> **RECORDS FOR THIS TASK**:
________________________

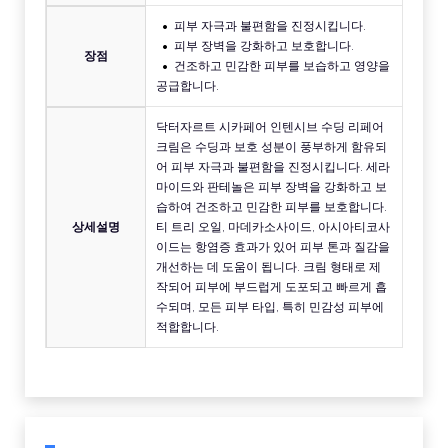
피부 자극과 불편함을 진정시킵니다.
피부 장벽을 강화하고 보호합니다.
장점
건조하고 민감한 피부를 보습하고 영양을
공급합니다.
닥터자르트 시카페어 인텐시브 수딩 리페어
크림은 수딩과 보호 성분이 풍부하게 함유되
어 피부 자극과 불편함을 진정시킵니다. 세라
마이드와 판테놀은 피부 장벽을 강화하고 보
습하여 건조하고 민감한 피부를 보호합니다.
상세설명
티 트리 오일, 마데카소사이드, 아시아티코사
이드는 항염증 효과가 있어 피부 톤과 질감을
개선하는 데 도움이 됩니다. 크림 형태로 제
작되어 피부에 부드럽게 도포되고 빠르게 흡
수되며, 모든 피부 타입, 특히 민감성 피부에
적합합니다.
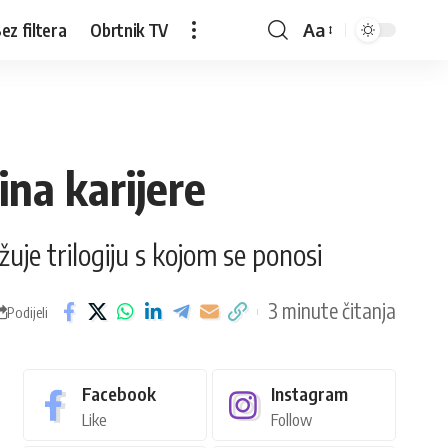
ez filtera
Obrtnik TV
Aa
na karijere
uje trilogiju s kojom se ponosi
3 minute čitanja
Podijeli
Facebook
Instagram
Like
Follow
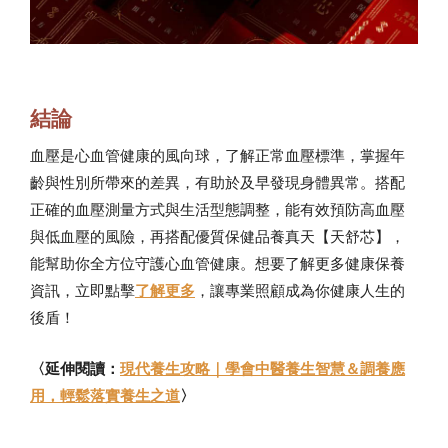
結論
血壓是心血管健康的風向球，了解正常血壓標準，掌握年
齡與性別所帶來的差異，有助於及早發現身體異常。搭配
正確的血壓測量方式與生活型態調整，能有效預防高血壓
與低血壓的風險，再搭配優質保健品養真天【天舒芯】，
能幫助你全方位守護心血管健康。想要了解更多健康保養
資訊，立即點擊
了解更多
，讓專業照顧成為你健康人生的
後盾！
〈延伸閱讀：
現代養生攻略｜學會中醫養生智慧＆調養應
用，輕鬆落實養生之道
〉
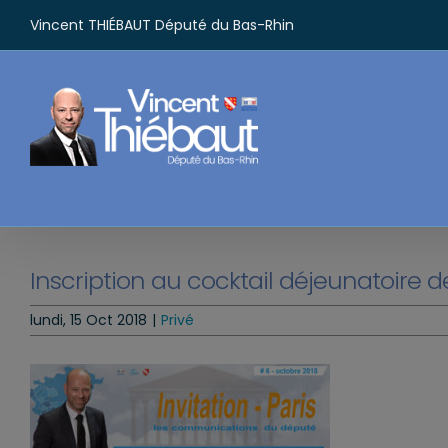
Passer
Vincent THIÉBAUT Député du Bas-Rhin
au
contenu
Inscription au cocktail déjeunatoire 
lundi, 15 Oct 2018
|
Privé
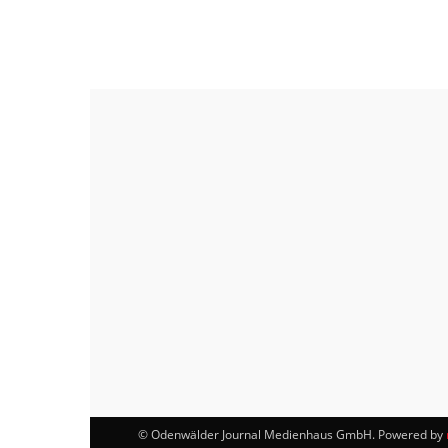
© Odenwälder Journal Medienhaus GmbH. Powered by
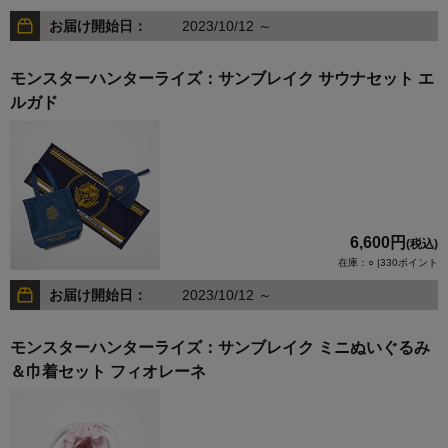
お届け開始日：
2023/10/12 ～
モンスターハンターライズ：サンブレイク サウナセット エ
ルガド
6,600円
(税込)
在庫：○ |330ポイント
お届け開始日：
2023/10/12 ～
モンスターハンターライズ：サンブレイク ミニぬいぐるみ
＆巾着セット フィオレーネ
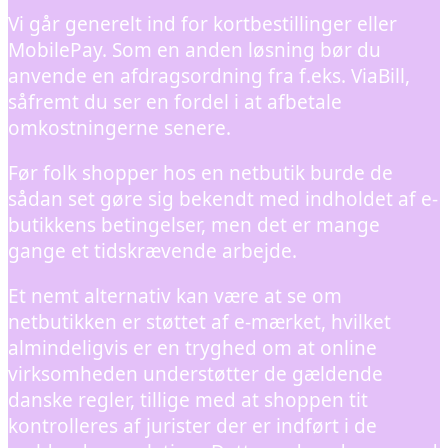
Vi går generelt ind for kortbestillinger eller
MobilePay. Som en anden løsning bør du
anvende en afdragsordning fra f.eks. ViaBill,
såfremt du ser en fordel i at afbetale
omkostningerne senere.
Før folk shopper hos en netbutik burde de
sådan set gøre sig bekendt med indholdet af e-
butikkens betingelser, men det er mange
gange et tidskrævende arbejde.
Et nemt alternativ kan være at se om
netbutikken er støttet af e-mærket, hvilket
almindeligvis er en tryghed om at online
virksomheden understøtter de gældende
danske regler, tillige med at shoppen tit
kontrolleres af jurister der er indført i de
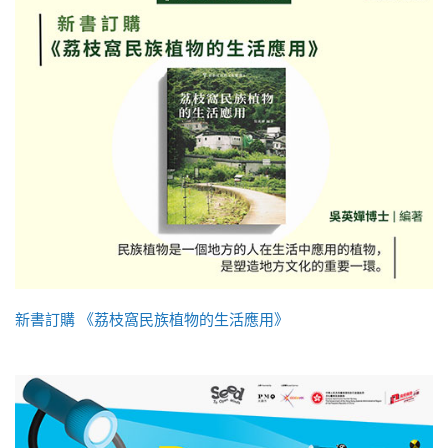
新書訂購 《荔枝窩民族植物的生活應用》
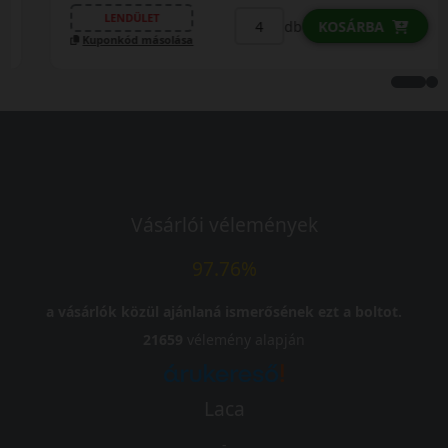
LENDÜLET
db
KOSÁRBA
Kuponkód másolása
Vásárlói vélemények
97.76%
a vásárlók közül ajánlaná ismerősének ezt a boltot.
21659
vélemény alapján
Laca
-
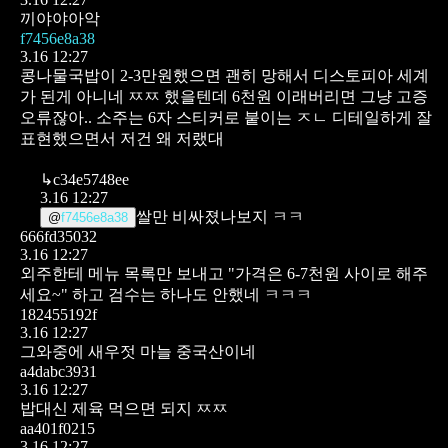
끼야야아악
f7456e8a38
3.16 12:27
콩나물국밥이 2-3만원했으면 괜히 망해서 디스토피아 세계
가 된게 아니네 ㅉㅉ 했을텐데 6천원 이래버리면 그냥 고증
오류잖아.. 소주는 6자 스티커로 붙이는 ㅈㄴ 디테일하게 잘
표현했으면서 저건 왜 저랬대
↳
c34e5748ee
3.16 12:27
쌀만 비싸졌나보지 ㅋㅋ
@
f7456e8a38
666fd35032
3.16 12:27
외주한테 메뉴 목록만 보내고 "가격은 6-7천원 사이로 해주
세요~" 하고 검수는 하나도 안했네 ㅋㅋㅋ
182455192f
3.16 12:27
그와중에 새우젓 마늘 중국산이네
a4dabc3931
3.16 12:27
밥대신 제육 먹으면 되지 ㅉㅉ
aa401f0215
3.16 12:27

________________________

> **ACTIVITY**: Output the entries above verbatim, with no picture included.

> **SOLUTION**:
피부 자극과 불편함을 진정시킵니다.
피부 장벽을 강화하고 보호합니다.
장점
건조하고 민감한 피부를 보습하고 영양을
공급합니다.
닥터자르트 시카페어 인텐시브 수딩 리페어
크림은 수딩과 보호 성분이 풍부하게 함유되
어 피부 자극과 불편함을 진정시킵니다. 세라
마이드와 판테놀은 피부 장벽을 강화하고 보
습하여 건조하고 민감한 피부를 보호합니다.
상세설명
티 트리 오일, 마데카소사이드, 아시아티코사
이드는 항염증 효과가 있어 피부 톤과 질감을
개선하는 데 도움이 됩니다. 크림 형태로 제
작되어 피부에 부드럽게 도포되고 빠르게 흡
수되며, 모든 피부 타입, 특히 민감성 피부에
적합합니다.
ez filtera
Obrtnik TV
Aa
na karijere
uje trilogiju s kojom se ponosi
3 minute čitanja
Podijeli
Facebook
Instagram
Like
Follow
結論
血壓是心血管健康的風向球，了解正常血壓標準，掌握年
齡與性別所帶來的差異，有助於及早發現身體異常。搭配
正確的血壓測量方式與生活型態調整，能有效預防高血壓
與低血壓的風險，再搭配優質保健品養真天【天舒芯】，
能幫助你全方位守護心血管健康。想要了解更多健康保養
資訊，立即點擊
了解更多
，讓專業照顧成為你健康人生的
後盾！
〈延伸閱讀：
現代養生攻略｜學會中醫養生智慧＆調養應
用，輕鬆落實養生之道
〉
Passer
Vincent THIÉBAUT Député du Bas-Rhin
au
contenu
Inscription au cocktail déjeunatoire 
lundi, 15 Oct 2018
|
Privé
© Odenwälder Journal Medienhaus GmbH. Powered by
お届け開始日：
2023/10/12 ～
モンスターハンターライズ：サンブレイク サウナセット エ
ルガド
6,600円
(税込)
在庫：○ |330ポイント
お届け開始日：
2023/10/12 ～
モンスターハンターライズ：サンブレイク ミニぬいぐるみ
＆巾着セット フィオレーネ
Vi går generelt ind for kortbestillinger eller
MobilePay. Som en anden løsning bør du
anvende en afdragsordning fra f.eks. ViaBill,
såfremt du ser en fordel i at afbetale
omkostningerne senere.
Før folk shopper hos en netbutik burde de
sådan set gøre sig bekendt med indholdet af e-
butikkens betingelser, men det er mange
gange et tidskrævende arbejde.
Et nemt alternativ kan være at se om
netbutikken er støttet af e-mærket, hvilket
almindeligvis er en tryghed om at online
virksomheden understøtter de gældende
danske regler, tillige med at shoppen tit
kontrolleres af jurister der er indført i de
新書訂購 《荔枝窩民族植物的生活應用》
LENDÜLET
db
KOSÁRBA
Kuponkód másolása
Vásárlói vélemények
97.76%
a vásárlók közül ajánlaná ismerősének ezt a boltot.
21659
vélemény alapján
Laca
-
끼야야아악
f7456e8a38
3.16 12:27
콩나물국밥이 2-3만원했으면 괜히 망해서 디스토피아 세계
가 된게 아니네 ㅉㅉ 했을텐데 6천원 이래버리면 그냥 고증
오류잖아.. 소주는 6자 스티커로 붙이는 ㅈㄴ 디테일하게 잘
표현했으면서 저건 왜 저랬대
↳
c34e5748ee
3.16 12:27
쌀만 비싸졌나보지 ㅋㅋ
@
f7456e8a38
666fd35032
3.16 12:27
외주한테 메뉴 목록만 보내고 "가격은 6-7천원 사이로 해주
세요~" 하고 검수는 하나도 안했네 ㅋㅋㅋ
182455192f
3.16 12:27
그와중에 새우젓 마늘 중국산이네
a4dabc3931
3.16 12:27
밥대신 제육 먹으면 되지 ㅉㅉ
aa401f0215
3.16 12:27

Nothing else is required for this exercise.